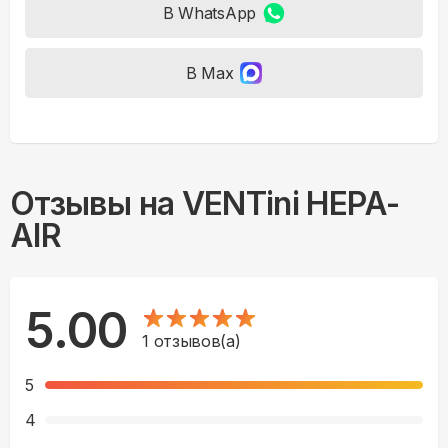
В WhatsApp
В Max
Отзывы на
VENTini HEPA-
AIR
5.00
1
отзывов(а)
5
4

#### [What to do]
Leave the pictures out, and print every line of the listing exactly as written.

#### [Task response]
В WhatsApp
В Max
Отзывы на
VENTini HEPA-
AIR
5.00
1
отзывов(а)
5
4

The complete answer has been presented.